Images are not part of the copy; transcribe all the data exactly.

━━━━━━━━━━━━━━━━━━━━

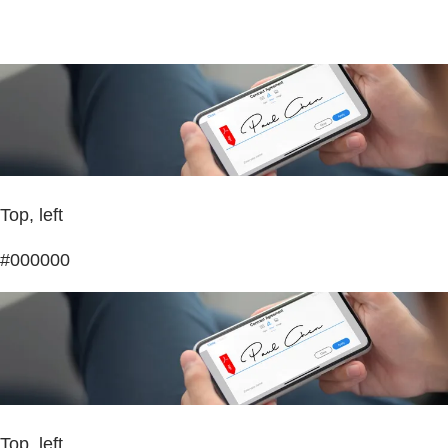
Top, left
#000000
Top, left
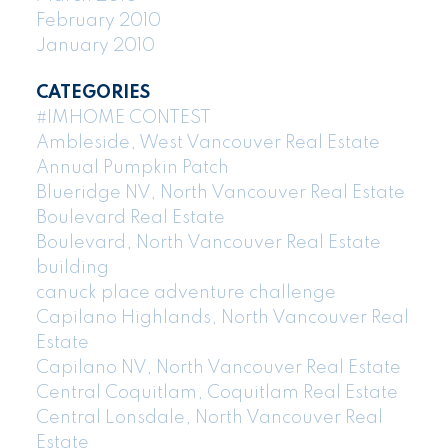
February 2010
January 2010
CATEGORIES
#IMHOME CONTEST
Ambleside, West Vancouver Real Estate
Annual Pumpkin Patch
Blueridge NV, North Vancouver Real Estate
Boulevard Real Estate
Boulevard, North Vancouver Real Estate
building
canuck place adventure challenge
Capilano Highlands, North Vancouver Real
Estate
Capilano NV, North Vancouver Real Estate
Central Coquitlam, Coquitlam Real Estate
Central Lonsdale, North Vancouver Real
Estate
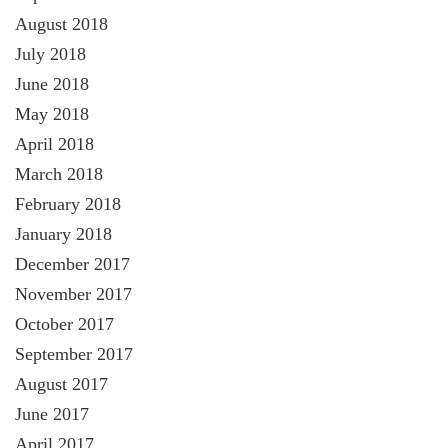
August 2018
July 2018
June 2018
May 2018
April 2018
March 2018
February 2018
January 2018
December 2017
November 2017
October 2017
September 2017
August 2017
June 2017
April 2017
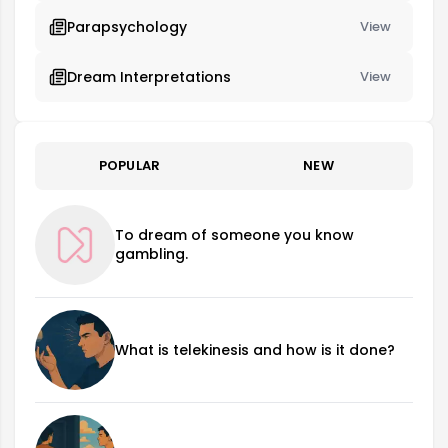
Parapsychology
View
Dream Interpretations
View
POPULAR
NEW
To dream of someone you know
gambling.
What is telekinesis and how is it done?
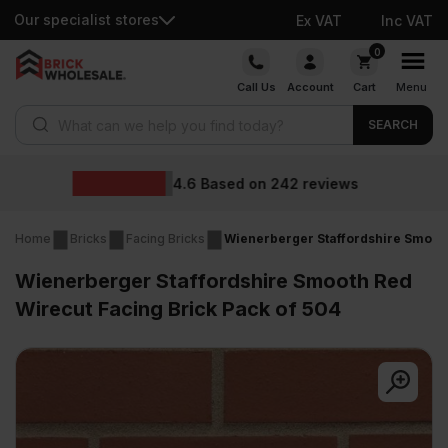
Our specialist stores
Ex VAT
Inc VAT
Skip
0
to
Call Us
Account
Cart
Menu
content
Products search
SEARCH
Wholesale prices
reviews
Home
Bricks
Facing Bricks
Wienerberger Staffordshire Smooth
Wienerberger Staffordshire Smooth Red
Wirecut Facing Brick Pack of 504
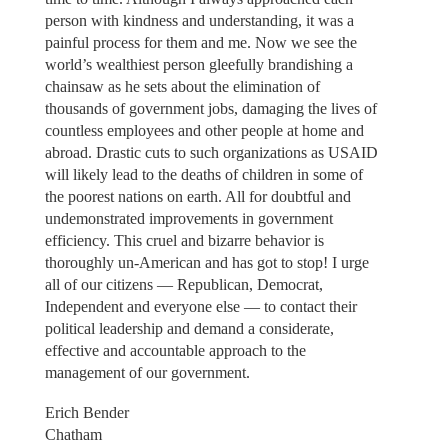
person with kindness and understanding, it was a
painful process for them and me. Now we see the
world’s wealthiest person gleefully brandishing a
chainsaw as he sets about the elimination of
thousands of government jobs, damaging the lives of
countless employees and other people at home and
abroad. Drastic cuts to such organizations as USAID
will likely lead to the deaths of children in some of
the poorest nations on earth. All for doubtful and
undemonstrated improvements in government
efficiency. This cruel and bizarre behavior is
thoroughly un-American and has got to stop! I urge
all of our citizens — Republican, Democrat,
Independent and everyone else — to contact their
political leadership and demand a considerate,
effective and accountable approach to the
management of our government.
Erich Bender
Chatham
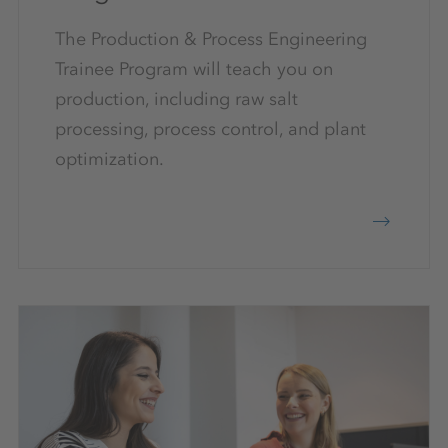
The Production & Process Engineering
Trainee Program will teach you on
production, including raw salt
processing, process control, and plant
optimization.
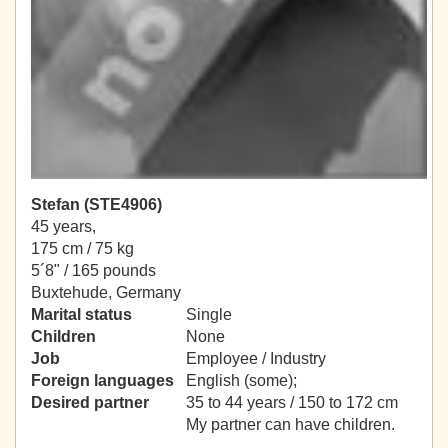
Stefan (STE4906)
45 years,
175 cm / 75 kg
5´8" / 165 pounds
Buxtehude, Germany
Marital status
Single
Children
None
Job
Employee / Industry
Foreign languages
English (some);
Desired partner
35 to 44 years / 150 to 172 cm
My partner can have children.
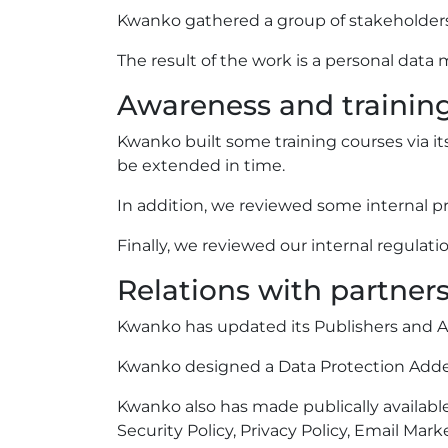
Kwanko gathered a group of stakeholders to
The result of the work is a personal data 
Awareness and trainin
Kwanko built some training courses via its
be extended in time.
In addition, we reviewed some internal pr
Finally, we reviewed our internal regulatio
Relations with partner
Kwanko has updated its Publishers and Ad
Kwanko designed a Data Protection Addendu
Kwanko also has made publically available
Security Policy, Privacy Policy, Email Mar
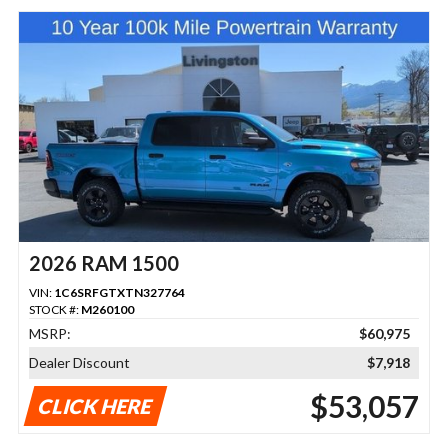
2026 RAM 1500
VIN:
1C6SRFGTXTN327764
STOCK #:
M260100
MSRP:
$60,975
Dealer Discount
$7,918
$53,057
CLICK HERE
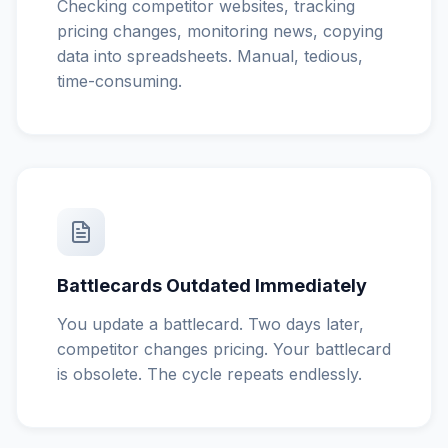
Checking competitor websites, tracking
pricing changes, monitoring news, copying
data into spreadsheets. Manual, tedious,
time-consuming.
Battlecards Outdated Immediately
You update a battlecard. Two days later,
competitor changes pricing. Your battlecard
is obsolete. The cycle repeats endlessly.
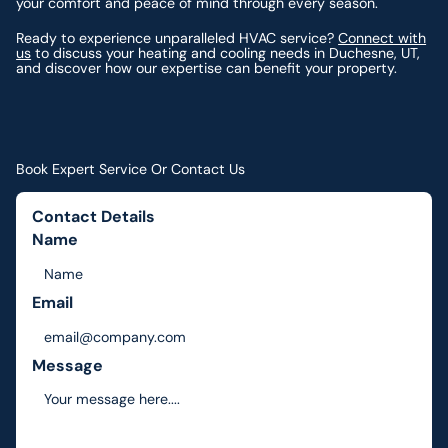
your comfort and peace of mind through every season.
Ready to experience unparalleled HVAC service?
Connect with
us
to discuss your heating and cooling needs in Duchesne, UT,
and discover how our expertise can benefit your property.
Book Expert Service Or Contact Us
Contact Details
Name
Email
Message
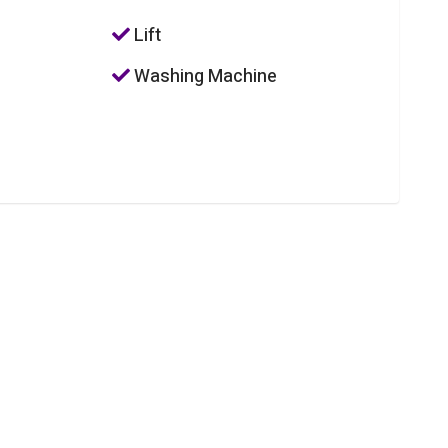
Lift
Washing Machine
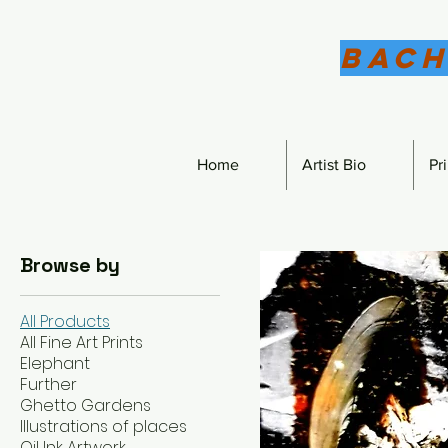
Bach
Home
Artist Bio
Pr
Browse by
All Products
All Fine Art Prints
Elephant
Further
Ghetto Gardens
Illustrations of places
Oil Ink Artwork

━━━━━━━━━━━━━━━━━━━━

• EXERCISE OUTPUT
Top, left
#000000
Top, left
February 2010
January 2010
CATEGORIES
#IMHOME CONTEST
Ambleside, West Vancouver Real Estate
Annual Pumpkin Patch
Blueridge NV, North Vancouver Real Estate
Boulevard Real Estate
Boulevard, North Vancouver Real Estate
building
canuck place adventure challenge
Capilano Highlands, North Vancouver Real
Estate
Capilano NV, North Vancouver Real Estate
Central Coquitlam, Coquitlam Real Estate
Central Lonsdale, North Vancouver Real
Estate
August 2018
July 2018
June 2018
May 2018
April 2018
March 2018
February 2018
January 2018
December 2017
November 2017
October 2017
September 2017
August 2017
June 2017
April 2017
Parapsychology
View
Dream Interpretations
View
POPULAR
NEW
To dream of someone you know
gambling.
What is telekinesis and how is it done?
Our specialist stores
Ex VAT
Inc VAT
Skip
0
to
Call Us
Account
Cart
Menu
content
Products search
SEARCH
Wholesale prices
reviews
Home
Bricks
Facing Bricks
Wienerberger Staffordshire Smooth
Wienerberger Staffordshire Smooth Red
Wirecut Facing Brick Pack of 504
person with kindness and understanding, it was a
painful process for them and me. Now we see the
world’s wealthiest person gleefully brandishing a
chainsaw as he sets about the elimination of
thousands of government jobs, damaging the lives of
countless employees and other people at home and
abroad. Drastic cuts to such organizations as USAID
will likely lead to the deaths of children in some of
the poorest nations on earth. All for doubtful and
undemonstrated improvements in government
efficiency. This cruel and bizarre behavior is
thoroughly un-American and has got to stop! I urge
all of our citizens — Republican, Democrat,
Independent and everyone else — to contact their
political leadership and demand a considerate,
effective and accountable approach to the
management of our government.
Erich Bender
Chatham
The Production & Process Engineering
Trainee Program will teach you on
production, including raw salt
processing, process control, and plant
optimization.
Stefan (STE4906)
45 years,
175 cm / 75 kg
5´8" / 165 pounds
Buxtehude, Germany
Marital status
Single
Children
None
Job
Employee / Industry
Foreign languages
English (some);
Desired partner
35 to 44 years / 150 to 172 cm
My partner can have children.
Kwanko gathered a group of stakeholders to
The result of the work is a personal data 
Awareness and trainin
Kwanko built some training courses via its
be extended in time.
In addition, we reviewed some internal pr
Finally, we reviewed our internal regulatio
Relations with partner
Kwanko has updated its Publishers and Ad
Kwanko designed a Data Protection Addendu
Kwanko also has made publically available
Security Policy, Privacy Policy, Email Mar
2026 RAM 1500
VIN:
1C6SRFGTXTN327764
STOCK #:
M260100
MSRP:
$60,975
Dealer Discount
$7,918
$53,057
CLICK HERE
Checking competitor websites, tracking
pricing changes, monitoring news, copying
data into spreadsheets. Manual, tedious,
time-consuming.
Battlecards Outdated Immediately
You update a battlecard. Two days later,
competitor changes pricing. Your battlecard
is obsolete. The cycle repeats endlessly.
your comfort and peace of mind through every season.
Ready to experience unparalleled HVAC service?
Connect with
us
to discuss your heating and cooling needs in Duchesne, UT,
and discover how our expertise can benefit your property.
Book Expert Service Or Contact Us
Contact Details
Name
Email
Message
Lift
Washing Machine
Bach
Home
Artist Bio
Pr
Browse by
All Products
All Fine Art Prints
Elephant
Further
Ghetto Gardens
Illustrations of places
Oil Ink Artwork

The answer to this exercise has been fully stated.